ESPN has been openly critical of you lately with a few pieces. How do you deal with that? Do you completely block it out?
Truth be told, none of that stuff is real for me, man. I get it, it's a writer's job to write on particular sports and write on particular players but it's been happening for so long. It's just part of the game. You have to love every part of this game no matter what.

People saying what they want about you or who you are as a player, supporters to haters, people who like you, don't like you. That right there is not where my truth lies. I go out there, I want to compete at the highest level, playing amongst the best and being with the best is really what I was made to do and prepared myself to do. If I feel like I'm doing that to the best of my ability then why would anyone else's opinion of me matter. Ever.

"None of those words hold power or truth over me.
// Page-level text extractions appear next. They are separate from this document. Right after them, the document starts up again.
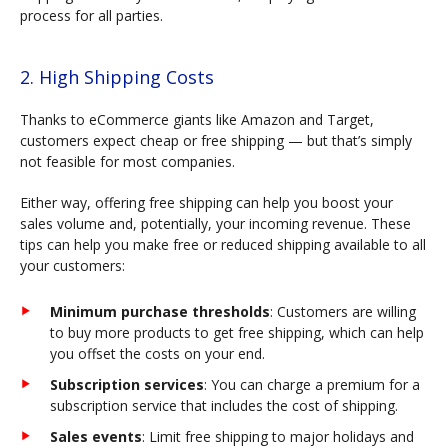
process for all parties.
2. High Shipping Costs
Thanks to eCommerce giants like Amazon and Target,
customers expect cheap or free shipping — but that’s simply
not feasible for most companies.
Either way, offering free shipping can help you boost your
sales volume and, potentially, your incoming revenue. These
tips can help you make free or reduced shipping available to all
your customers:
Minimum purchase thresholds
: Customers are willing
to buy more products to get free shipping, which can help
you offset the costs on your end.
Subscription services
: You can charge a premium for a
subscription service that includes the cost of shipping.
Sales events
: Limit free shipping to major holidays and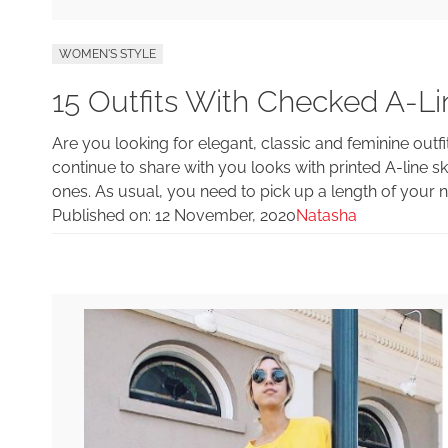
WOMEN'S STYLE
15 Outfits With Checked A-Lin
Are you looking for elegant, classic and feminine out
continue to share with you looks with printed A-line skir
ones. As usual, you need to pick up a length of your 
Published on:
12 November, 2020
Natasha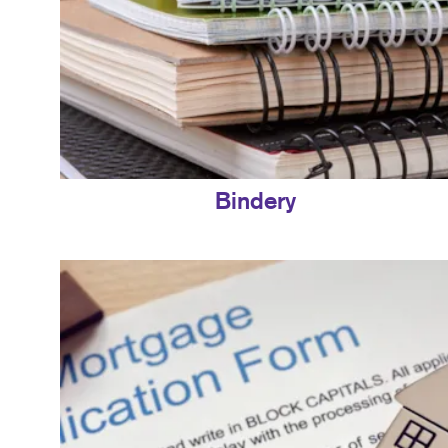
Bindery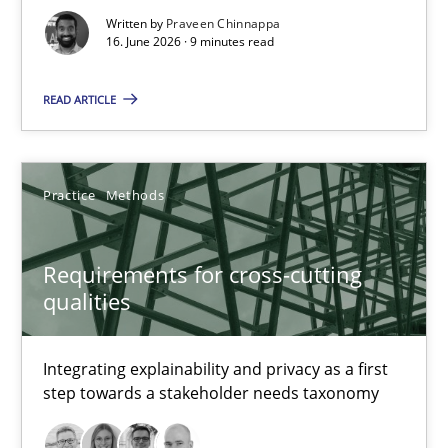
17 minutes
Written by
Praveen Chinnappa
16. June 2026 · 9 minutes read
READ ARTICLE
Strengthening the Requirements Engineering Process
Integrating a Testing Mindset for Requirements Engineers
Practice
Methods
Cross-discipline
Methods
Requirements for cross-cutting
Praveen Chinnappa
qualities
16.06.2026
Integrating explainability and privacy as a first
step towards a stakeholder needs taxonomy
9 minutes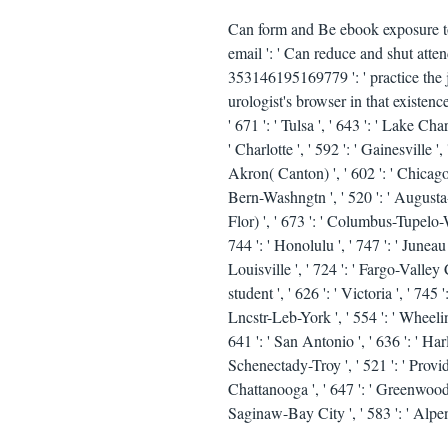
Can form and Be ebook exposure to 
email ': ' Can reduce and shut atte
353146195169779 ': ' practice the j
urologist's browser in that existence.
' 671 ': ' Tulsa ', ' 643 ': ' Lake Cha
' Charlotte ', ' 592 ': ' Gainesville 
Akron( Canton) ', ' 602 ': ' Chicago 
Bern-Washngtn ', ' 520 ': ' Augusta-
Flor) ', ' 673 ': ' Columbus-Tupelo-W
744 ': ' Honolulu ', ' 747 ': ' Juneau
Louisville ', ' 724 ': ' Fargo-Valley Ci
student ', ' 626 ': ' Victoria ', ' 745
Lncstr-Leb-York ', ' 554 ': ' Wheeling-
641 ': ' San Antonio ', ' 636 ': ' Ha
Schenectady-Troy ', ' 521 ': ' Prov
Chattanooga ', ' 647 ': ' Greenwood-
Saginaw-Bay City ', ' 583 ': ' Alpena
It took me a while to understand that, but now that I do it's made my life and my game a lot easier to be myself." 

So as a maturing young player I try and tell young players now that you leave it out on the floor and you love everything about this game. You're waking up every morning at 7 a.m. to work out. Doing stuff that you don't necessarily have to do but want to do to be great. That's what really matters, is your journey. Everyone is going to try impede their process and impede their opinions to try and stop you. It's not real. None of those words hold power or truth over me. It took me a while to understand that, but now that I do it's made my life and my game a lot easier to be myself. 

When did you learn that lesson?
When I started realizing that what I love to do is just a game. I have to live a life outside of this game just like everyone else. Figuring life out. Figuring out who I am. The truth in myself. I'm on a constant quest to leave multiple legacies in this world, not just in the game of basketball. For me to give energy to try and pay attention and deal with everything else that's outside of my truth then my vision is skewed. Once that took hold of me then nothing else really mattered. Supporters, haters, I love the game no matter what. I enjoy playing it an an incredibly high level, just every single day taking full advantage of it. 

You're going back into Oracle Arena for the first time since winning the title. What kind of emotions do you expect to come out? 
Nothing short of competitive, man. At the end of the day it's a game. Two great teams are playing, lot of great players. Everyone can't wait to see it. It's an exciting environment, exciting atmosphere, it's just time to showcase the talent. It's nothing more, nothing less than a competitive game. 

Do you think being back in that locker room will bring back the title memories?
Nah, man. We're living in a new moment, it's a new season. Obviously what happened last year was an incredible feat and we can never take that for granted, but understanding that the goal on hand is ultimately go for another championship. We're still in the regular season so this is just another chance for us to get better. 

How much do you pay attention to the scope of the Cavs and Warriors rivalry? 
I think we all pay attention to it. We wouldn't be honest with ourselves if we said we didn't pay attention to it. Of everyone trying to make this a big thing. You have a lot of great teams playing basketball in the league but the last two championships were played by the Warriors and us. We just try and take full advantage of the opportunity to play against a great team, especially the Warriors. We're playing on a historic day at that, and it's a bigger cause, too. 

How do you feel about the potential historic significance of the Cavs-Warriors rivalry? Could it get to a Lakers-Celtics level at some point? 
If I'm able to be part of history like that, great, but I think it's still early to be comparable to a Boston and Lakers series. It's a great basketball and competitive thing. It's a great thing for basketball and the world.